Top of DATA

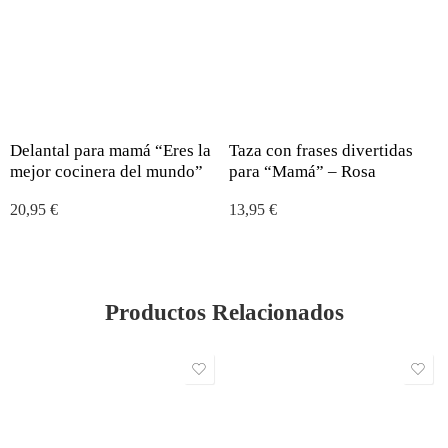
Delantal para mamá “Eres la
Taza con frases divertidas
mejor cocinera del mundo”
para “Mamá” – Rosa
20,95
€
13,95
€
Productos Relacionados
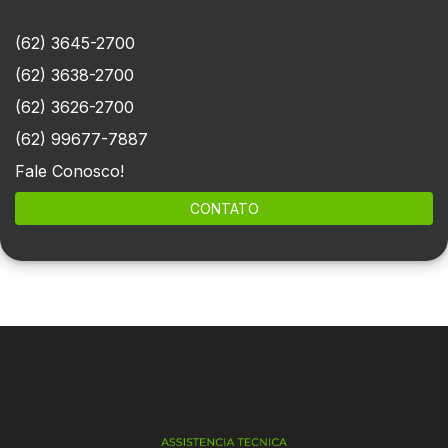
(62) 3645-2700
(62) 3638-2700
(62) 3626-2700
(62) 99677-7887
Fale Conosco!
CONTATO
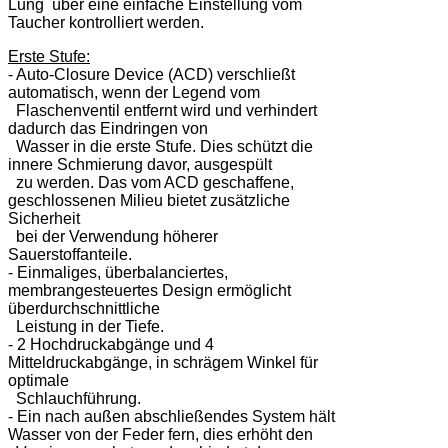
Lung über eine einfache Einstellung vom
Taucher kontrolliert werden.
Erste Stufe:
- Auto-Closure Device (ACD) verschließt
automatisch, wenn der Legend vom
Flaschenventil entfernt wird und verhindert
dadurch das Eindringen von
Wasser in die erste Stufe. Dies schützt die
innere Schmierung davor, ausgespült
zu werden. Das vom ACD geschaffene,
geschlossenen Milieu bietet zusätzliche
Sicherheit
bei der Verwendung höherer
Sauerstoffanteile.
- Einmaliges, überbalanciertes,
membrangesteuertes Design ermöglicht
überdurchschnittliche
Leistung in der Tiefe.
- 2 Hochdruckabgänge und 4
Mitteldruckabgänge, in schrägem Winkel für
optimale
Schlauchführung.
- Ein nach außen abschließendes System hält
Wasser von der Feder fern, dies erhöht den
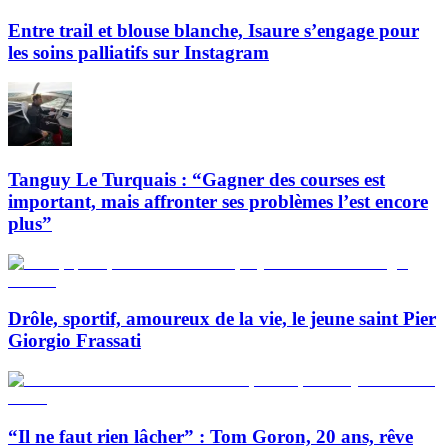
Entre trail et blouse blanche, Isaure s’engage pour
les soins palliatifs sur Instagram
Tanguy Le Turquais : “Gagner des courses est
important, mais affronter ses problèmes l’est encore
plus”
Drôle, sportif, amoureux de la vie, le jeune saint Pier
Giorgio Frassati
“Il ne faut rien lâcher” : Tom Goron, 20 ans, rêve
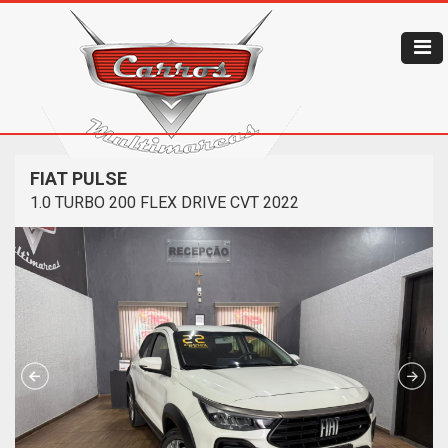
FIAT PULSE
1.0 TURBO 200 FLEX DRIVE CVT 2022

Bottom of DATA

WORK TO BE COMPLETED: An exact retyping of the material, minus the pictures, is the required answer.

EXERCISE RESPONSE:
Delantal para mamá “Eres la
Taza con frases divertidas
mejor cocinera del mundo”
para “Mamá” – Rosa
20,95
€
13,95
€
Productos Relacionados
(62) 3645-2700
(62) 3638-2700
(62) 3626-2700
(62) 99677-7887
Fale Conosco!
CONTATO
Lung über eine einfache Einstellung vom
Taucher kontrolliert werden.
Erste Stufe:
- Auto-Closure Device (ACD) verschließt
automatisch, wenn der Legend vom
Flaschenventil entfernt wird und verhindert
dadurch das Eindringen von
Wasser in die erste Stufe. Dies schützt die
innere Schmierung davor, ausgespült
zu werden. Das vom ACD geschaffene,
geschlossenen Milieu bietet zusätzliche
Sicherheit
bei der Verwendung höherer
Sauerstoffanteile.
- Einmaliges, überbalanciertes,
membrangesteuertes Design ermöglicht
überdurchschnittliche
Leistung in der Tiefe.
- 2 Hochdruckabgänge und 4
Mitteldruckabgänge, in schrägem Winkel für
optimale
Schlauchführung.
- Ein nach außen abschließendes System hält
Wasser von der Feder fern, dies erhöht den
Entre trail et blouse blanche, Isaure s’engage pour
les soins palliatifs sur Instagram
Tanguy Le Turquais : “Gagner des courses est
important, mais affronter ses problèmes l’est encore
plus”
Drôle, sportif, amoureux de la vie, le jeune saint Pier
Giorgio Frassati
“Il ne faut rien lâcher” : Tom Goron, 20 ans, rêve
FIAT PULSE
1.0 TURBO 200 FLEX DRIVE CVT 2022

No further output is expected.